Session-level Normalization and Click-through Data Enhancement for Session-based Evaluation

TL;DR

The paper addresses the gap in session-based evaluation where per-query aggregation and fixed-query assumptions misalign with user behavior. It introduces Normalized U-Measure (NUM), which treats a session as a single virtual query and normalizes against an ideal session while deriving session-level relevance from click-through data via two guiding assumptions A1 and A2. NUM demonstrates stronger correlation with user satisfaction and higher intuitiveness than existing metrics, with ablation studies confirming the value of session-level normalization, reformulation-time penalties, and click-through enhancements. The work provides a practical framework for more accurate offline session evaluation using implicit feedback and offers insights for designing future session-level metrics.

Abstract

Since a user usually has to issue a sequence of queries and examine multiple documents to resolve a complex information need in a search session, researchers have paid much attention to evaluating search systems at the session level rather than the single-query level. Most existing session-level metrics evaluate each query separately and then aggregate the query-level scores using a session-level weighting function. The assumptions behind these metrics are that all queries in the session should be involved, and their orders are fixed. However, if a search system could make the user satisfied with her first few queries, she may not need any subsequent queries. Besides, in most real-world search scenarios, due to a lack of explicit feedback from real users, we can only leverage some implicit feedback, such as users' clicks, as relevance labels for offline evaluation. Such implicit feedback might be different from the real relevance in a search session as some documents may be omitted in the previous query but identified in the later reformulations. To address the above issues, we make two assumptions about session-based evaluation, which explicitly describe an ideal session-search system and how to enhance click-through data in computing session-level evaluation metrics. Based on our assumptions, we design a session-level metric called Normalized U-Measure (NUM). NUM evaluates a session as a whole and utilizes an ideal session to normalize the result of the actual session. Besides, it infers session-level relevance labels based on implicit feedback. Experiments on two public datasets demonstrate the effectiveness of NUM by comparing it with existing session-based metrics in terms of correlation with user satisfaction and intuitiveness. We also conduct ablation studies to explore whether these assumptions hold.
Paper Structure (25 sections, 8 equations, 2 figures, 6 tables)

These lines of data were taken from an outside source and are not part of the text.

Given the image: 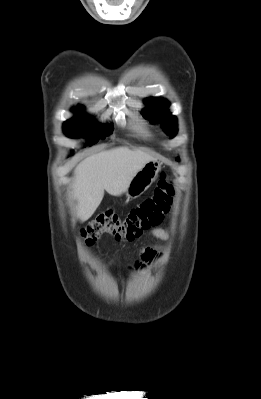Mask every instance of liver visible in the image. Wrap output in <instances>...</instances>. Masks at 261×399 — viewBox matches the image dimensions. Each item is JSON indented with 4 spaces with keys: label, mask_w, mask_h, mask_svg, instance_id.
Listing matches in <instances>:
<instances>
[{
    "label": "liver",
    "mask_w": 261,
    "mask_h": 399,
    "mask_svg": "<svg viewBox=\"0 0 261 399\" xmlns=\"http://www.w3.org/2000/svg\"><path fill=\"white\" fill-rule=\"evenodd\" d=\"M155 160L152 155L127 146L103 150L86 157L74 170L73 195L78 202L79 219L85 222L94 214L104 197V191L112 196L124 193L136 173L147 162Z\"/></svg>",
    "instance_id": "obj_1"
}]
</instances>
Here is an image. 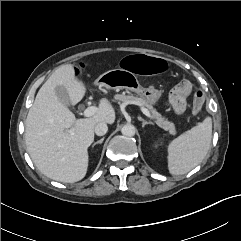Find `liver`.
Masks as SVG:
<instances>
[{"label":"liver","mask_w":241,"mask_h":241,"mask_svg":"<svg viewBox=\"0 0 241 241\" xmlns=\"http://www.w3.org/2000/svg\"><path fill=\"white\" fill-rule=\"evenodd\" d=\"M63 87L72 105L86 93L84 83L75 77L72 64L58 67L38 91L25 122L27 151L37 169L50 179L74 183L88 169V147L94 141V128L100 122L113 124L115 110L101 100L90 118L76 119L59 100L55 89ZM69 128L74 130L71 135Z\"/></svg>","instance_id":"6515ba94"}]
</instances>
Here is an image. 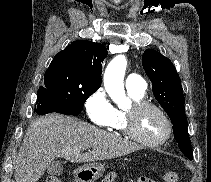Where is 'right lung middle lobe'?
<instances>
[{
	"instance_id": "1",
	"label": "right lung middle lobe",
	"mask_w": 211,
	"mask_h": 182,
	"mask_svg": "<svg viewBox=\"0 0 211 182\" xmlns=\"http://www.w3.org/2000/svg\"><path fill=\"white\" fill-rule=\"evenodd\" d=\"M100 86L64 70L48 68L44 74V86L39 87L37 96L40 99L51 98L69 111L79 114L85 101Z\"/></svg>"
}]
</instances>
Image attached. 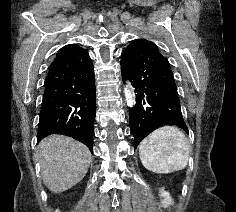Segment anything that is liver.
Listing matches in <instances>:
<instances>
[{
  "label": "liver",
  "mask_w": 236,
  "mask_h": 212,
  "mask_svg": "<svg viewBox=\"0 0 236 212\" xmlns=\"http://www.w3.org/2000/svg\"><path fill=\"white\" fill-rule=\"evenodd\" d=\"M43 182L54 193L79 183L88 171L91 153L82 143L63 135H51L38 146Z\"/></svg>",
  "instance_id": "1"
}]
</instances>
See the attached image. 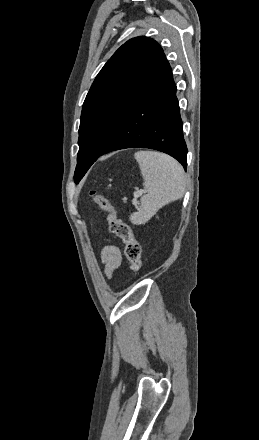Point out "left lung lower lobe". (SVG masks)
Segmentation results:
<instances>
[{
    "instance_id": "1",
    "label": "left lung lower lobe",
    "mask_w": 259,
    "mask_h": 440,
    "mask_svg": "<svg viewBox=\"0 0 259 440\" xmlns=\"http://www.w3.org/2000/svg\"><path fill=\"white\" fill-rule=\"evenodd\" d=\"M125 148H150L167 153L186 170L187 147L176 85L164 53L149 83L99 156Z\"/></svg>"
}]
</instances>
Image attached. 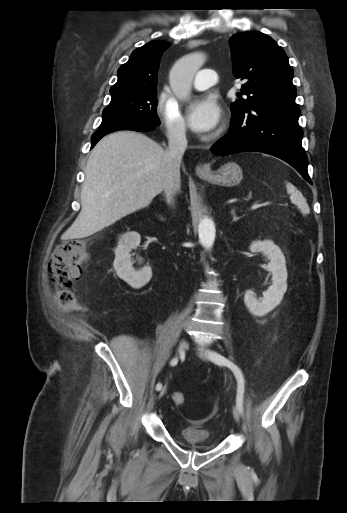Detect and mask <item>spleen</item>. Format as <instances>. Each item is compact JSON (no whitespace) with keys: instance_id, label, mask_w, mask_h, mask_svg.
Masks as SVG:
<instances>
[{"instance_id":"1","label":"spleen","mask_w":347,"mask_h":513,"mask_svg":"<svg viewBox=\"0 0 347 513\" xmlns=\"http://www.w3.org/2000/svg\"><path fill=\"white\" fill-rule=\"evenodd\" d=\"M286 190L291 202L299 208L301 213L309 214L310 208L303 194L291 182H286Z\"/></svg>"}]
</instances>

This paper contains 25 sections, 8 equations, 2 figures, 6 tables.

Figures (2)

  • Figure 1: The illustration of how U-measure constructs trailtext from a two-query session. The results clicked by the user are marked with red checkmarks and the results marked as relevant are filled with color gray. The right part is the constructed trailtext, where "$s_i$" is the $i$-th string of it.
  • Figure 2: The illustration of NUM. The upper part is the actual session, and the lower part is the ideal session. The results clicked by the user are marked with red checkmarks, and the results marked as relevant are filled with color gray. Rank 4 of the first query is marked relevant even though it is not clicked here because it is clicked in the subsequent query. We treat a session as a virtual query, based on which we build a trailtext to enable session-level evaluation. We construct the trailtext based on actual user clicks for the actual session and based on the enhanced session-level labels for the ideal session.